At 39, Martinez could be done.

"It's up to him," DiBella said. "I wouldn't push him either way. I don't think it's a decision to be made tonight."

Martinez was taken to a hospital for precautionary reasons after the fight. DiBella and Martinez are close, and the promoter got choked up when asked how it felt to see his fighter lose so badly.

"It hurt," DiBella said. "He kept apologizing to me. He has nothing to be sorry about. It's been a great ride. He's a brave guy. Most guys wouldn't have kept going in that fight."

While Martinez might be finished -- although he has one fight remaining on his HBO contract -- Cotto looked reborn. He lost back-to-back junior middleweight title fights to Floyd Mayweather Jr. and Austin Trout in 2012, hooked up with Roach, and bounced back with a third-round knockout of Delvin Rodriguez in October. But Martinez, a stalwart top-five pound-for-pound fighter for years, is no Rodriguez.

"I thought he was absolutely sensational," Top Rank's Bob Arum, Cotto's promoter, said. "I was saying to myself, 'What a waste that he didn't get to Freddie earlier.' And the way he did it, he fought like a perfect fight. He just blew him out.

"I think Sergio probably was better a number of years ago. You can't take a layoff like that and fight a guy with the skill and the stamina that Cotto has. No way you can do that."

Arum said Cotto's return is being planned for either Dec. 6 or 13 at Madison Square Garden, depending on the arena's schedule.

Arum said he would soon talk to one-time rival promoter -- and now reconciled pal -- Oscar De La Hoya of Golden Boy about a showdown with former junior middleweight titlist Canelo Alvarez, which would be a megafight between the most popular active Puerto Rican and Mexican fighters, and that is one of boxing's classic national rivalries.

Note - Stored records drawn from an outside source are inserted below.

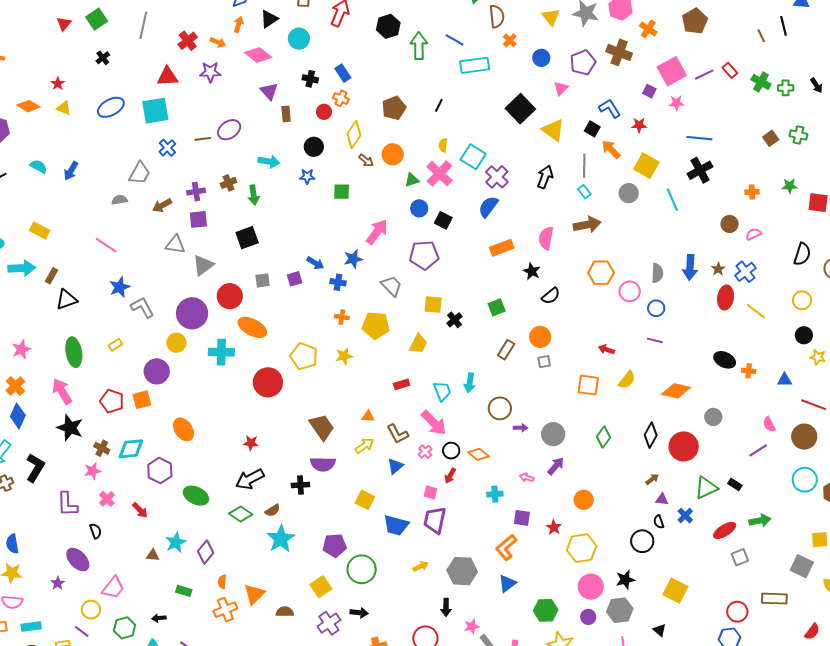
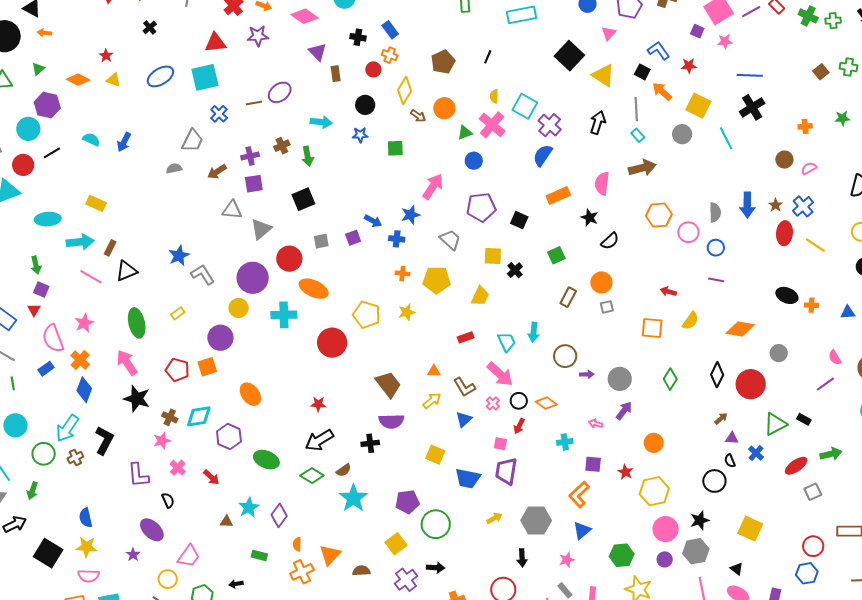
black square: (443, 220) -> (519, 220), moved
pink line: (106, 245) -> (91, 277), moved
pink star: (472, 626) -> (567, 560), moved

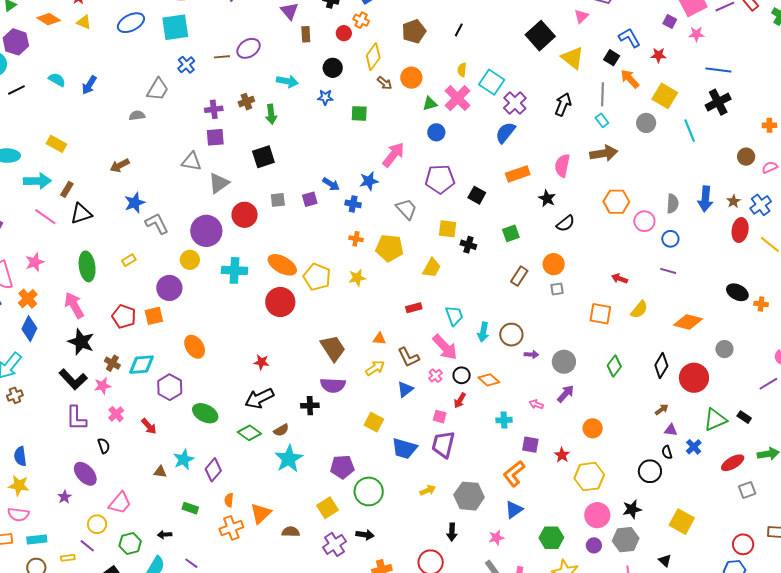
brown arrow: (217, 172) -> (120, 165), moved
black cross: (515, 270) -> (468, 245), turned -35
orange ellipse: (314, 289) -> (282, 265), moved
cyan arrow: (534, 332) -> (483, 332), moved
black L-shape: (104, 440) -> (73, 379), moved, turned 104

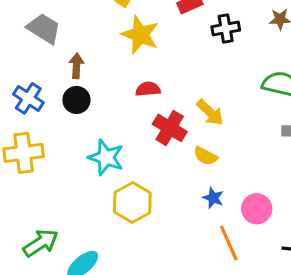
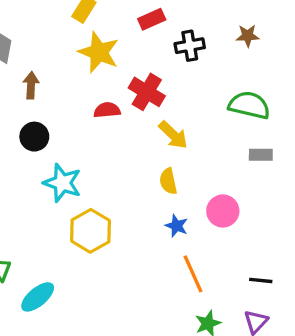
black circle: (76, 100) -> (34, 137), moved
red cross: (170, 128) -> (147, 92), moved
yellow semicircle: (205, 156) -> (168, 181), turned 50
pink circle: (257, 209) -> (223, 211), moved

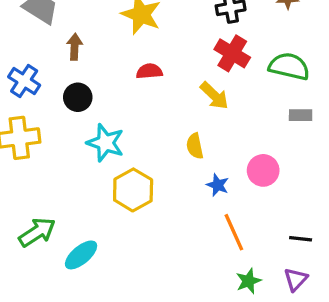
red cross: (147, 92) -> (232, 53), moved
yellow semicircle: (168, 181) -> (195, 146), moved

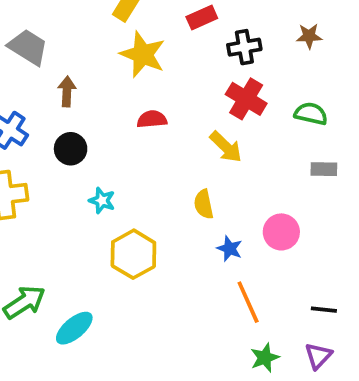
green semicircle: (289, 66) -> (311, 114), size x0.7
cyan star: (105, 143) -> (102, 201), size x0.6

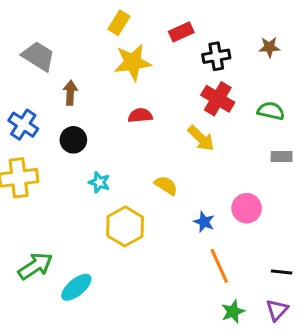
yellow star: (143, 54) -> (133, 62), turned -30
yellow semicircle: (204, 204) -> (166, 185), moved, turned 135

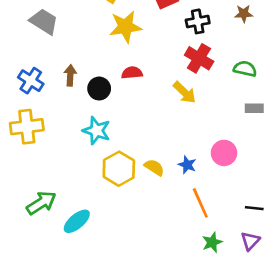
brown arrow: (70, 93) -> (70, 75), moved
black circle: (73, 140) -> (99, 89), moved
cyan star: (99, 182) -> (96, 131), size x1.5
yellow semicircle: (166, 185) -> (154, 167), moved

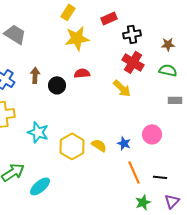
brown star: (244, 14) -> (168, 44), moved
cyan star: (96, 131) -> (38, 132), moved
black line: (254, 208) -> (160, 177), moved

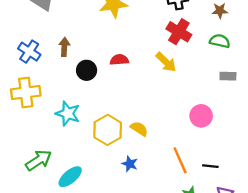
red semicircle: (82, 73) -> (119, 60), moved
black circle: (57, 85) -> (87, 70), moved
blue star: (124, 143) -> (130, 164), moved

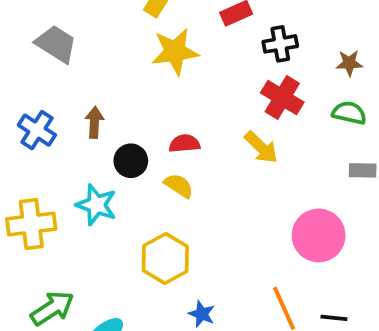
yellow cross: (26, 92) -> (31, 224), moved
cyan star: (68, 114) -> (96, 205), moved
pink circle: (201, 116) -> (319, 235), size x1.4
yellow semicircle: (139, 129) -> (179, 186), moved

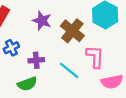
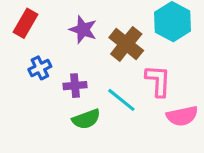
green semicircle: (27, 84) -> (86, 119), moved

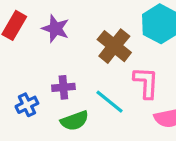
purple star: (83, 30) -> (56, 29), moved
blue cross: (40, 68) -> (27, 105), moved

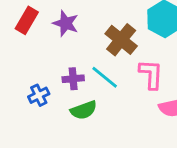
cyan line: (110, 102) -> (105, 77), moved

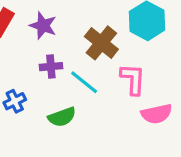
purple cross: (73, 79) -> (51, 67), moved

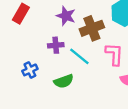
purple star: (43, 26) -> (66, 16), moved
brown cross: (101, 43) -> (92, 28), turned 30

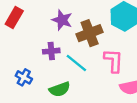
blue cross: (30, 70) -> (24, 77), turned -35

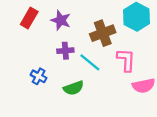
purple star: (62, 20) -> (61, 20), moved

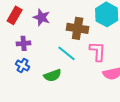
brown cross: (103, 33) -> (78, 28), turned 30
purple cross: (65, 51) -> (24, 43), moved

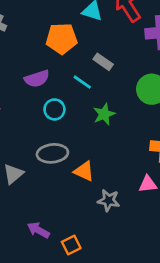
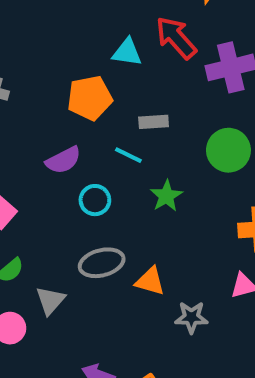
gray rectangle: (103, 62) -> (154, 122), turned -30

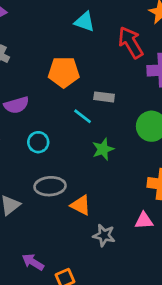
cyan triangle: (127, 52) -> (85, 22), moved
purple semicircle: (63, 160) -> (16, 105), moved
cyan circle: (95, 200) -> (38, 142), moved

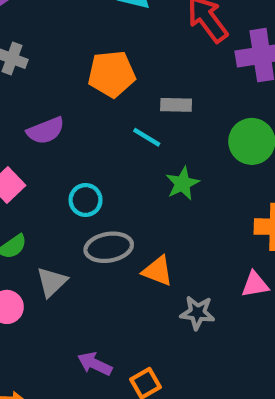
cyan circle: (38, 142) -> (86, 200), moved

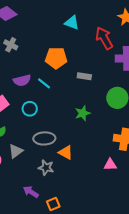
cyan line: (147, 137) -> (44, 83), moved
cyan circle: (86, 200) -> (30, 109), moved
gray star: (197, 313) -> (46, 168), moved

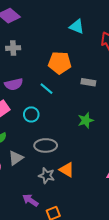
gray cross: (11, 45) -> (13, 48), turned -32
purple semicircle: (22, 80) -> (14, 84), moved
orange triangle: (66, 152) -> (67, 170), moved

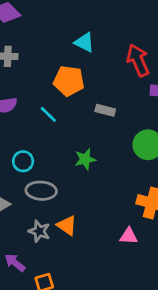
cyan triangle: (77, 27) -> (84, 42), moved
cyan circle: (31, 114) -> (23, 161), moved
green star: (86, 120) -> (85, 159), moved

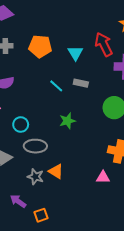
cyan triangle: (84, 42) -> (75, 53), moved, turned 35
orange pentagon: (69, 81) -> (40, 46), moved
cyan line: (48, 114) -> (56, 86), moved

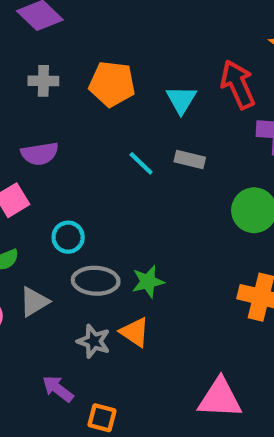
green star: (67, 121) -> (148, 282), moved
pink triangle: (103, 177) -> (220, 398), moved, size x1.6
orange square: (41, 215) -> (102, 418), turned 32

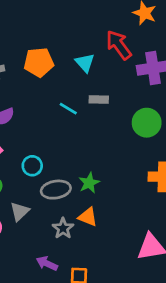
gray star: (94, 341) -> (63, 228), turned 30

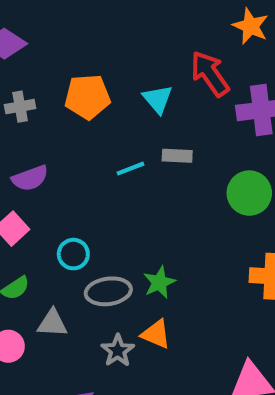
cyan line: (68, 109) -> (131, 169), turned -54
gray triangle: (20, 211) -> (52, 323), turned 45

"Canelo is a possibility if he gets past [Erislandy] Lara [in July]," Arum said. "Next? I don't know. But after that, next year, is certainly a possibility."

Arum also said even middleweight titlist Gennady Golovkin -- who defends his belt July 26 at MSG against former titlist Daniel Geale -- might be an option.

After Cotto's historic and unexpected domination of a great champion doesn't it seem like anything is possible?